Baku Heritage Tours
Full-stack development
A tour-booking and operations platform for a heritage-tour operator, built solo. It handles the whole lifecycle: a visitor books a tour online, and staff scan the QR ticket at the gate. Under the hood it's a Next.js Turborepo monorepo with a microservices backend.
The problem
Small tour operators run on a patchwork. A booking form here, a spreadsheet there, paper tickets at the door, and no single view of what's actually happening. Double-bookings slip through, walk-ins are hard to price, and nobody can say who really showed up. Baku Heritage Tours puts all of that in one place. Sell online, check people in at the gate, and see everything from one dashboard, so a small team can run more tours without more overhead.
What it does
Capability | What it means |
|---|---|
QR ticketing & check-in | Issue a scannable ticket on booking, and validate it at the door |
Reservations & dynamic pricing | Manage availability and adjust prices by demand and season |
Content CMS | Staff manage tours, media and pages without a developer |
Audit logging | Every sensitive action is recorded for accountability |
Scheduled jobs | Reminders, cleanup and reporting run on their own |
How it works
A Next.js app serves both the public site and the staff admin. Behind it, a set of Elysia.js services own separate slices of the domain over typed contracts. PostgreSQL (through Prisma) is the source of truth, and Redis handles anything fast and disposable like rate limits, job queues and caching. A booking moves through the system like this:
- Book. A visitor picks a tour and slot. The service checks availability and prices it.

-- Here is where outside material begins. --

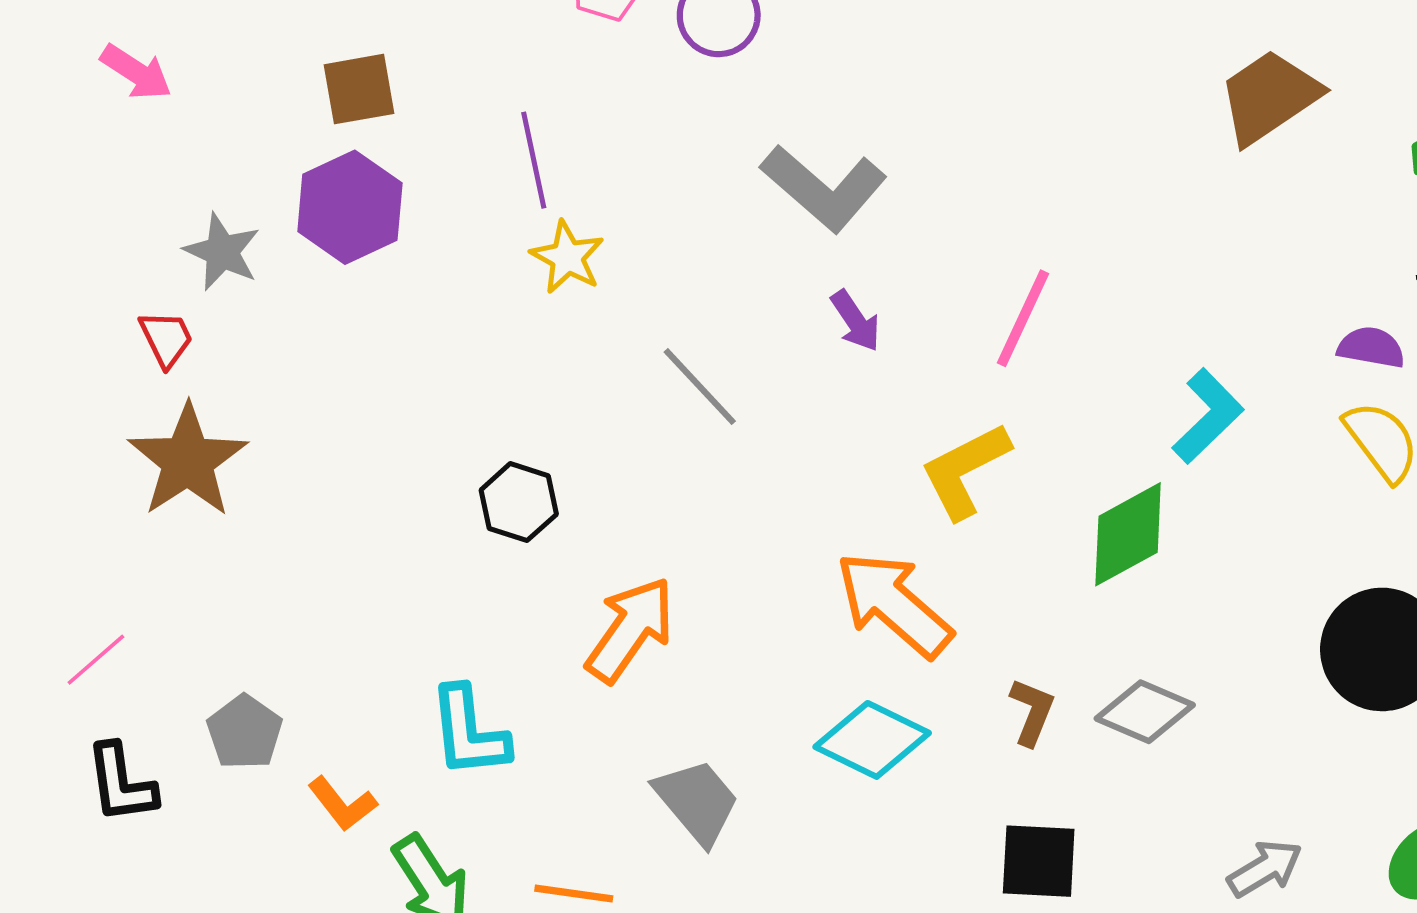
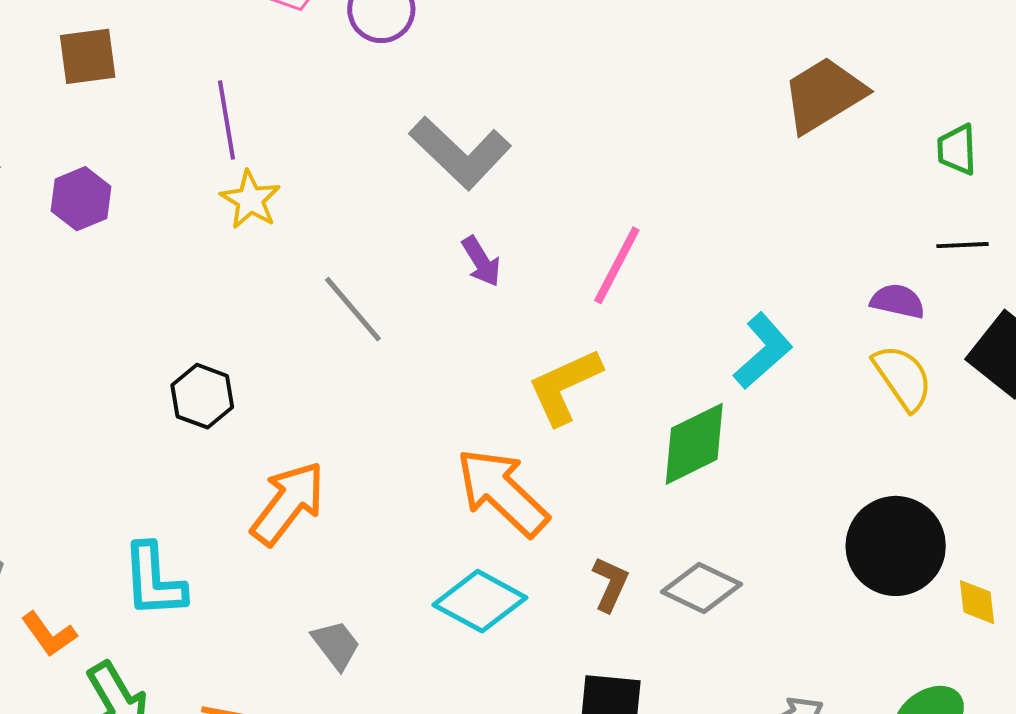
purple hexagon: (350, 207) -> (81, 199), moved, size x0.7
gray trapezoid: (697, 801) -> (336, 645), size x0.7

- Issue. A QR ticket is generated and a confirmation email goes out.
- Scan. At the gate, staff scan the QR and the service validates it and checks the visitor in.
- Record. The check-in is logged, and scheduled jobs handle reminders and reporting.
Highlights
- Built solo, end to end: data model, services, UI and deployment
- Covers the full lifecycle, from booking to payment to ticket to gate scan
- Microservices on a shared-types monorepo, so client and services never drift
- Operations kept honest by audit logs and scheduled jobs
Stack
Next.js ·
Turborepo ·
Bun · Elysia.js ·
Prisma ·
PostgreSQL · Redis
Why this stack
Choice | Why | Instead of |
|---|---|---|
Next.js (App Router) | Server components render tour pages fast for SEO, and one framework covers both the public site and the admin | a separate SPA plus a standalone API |
Turborepo monorepo | Web and services share types and UI from one install, so the client can't drift from the API | a polyrepo with duplicated, hand-synced types |
Elysia.js on Bun | Tiny, end-to-end-typed services with first-class performance | a monolithic Express app with untyped routes |
PostgreSQL | Bookings and tickets need relational integrity and hard constraints | a document store like MongoDB |
Redis | Fast, disposable state for rate limits, job queues and caching | hammering Postgres for every transient read |
Biggest thing I've built solo. A whole business running end to end on one system. Ambitious, sure, but that's exactly why I took it on.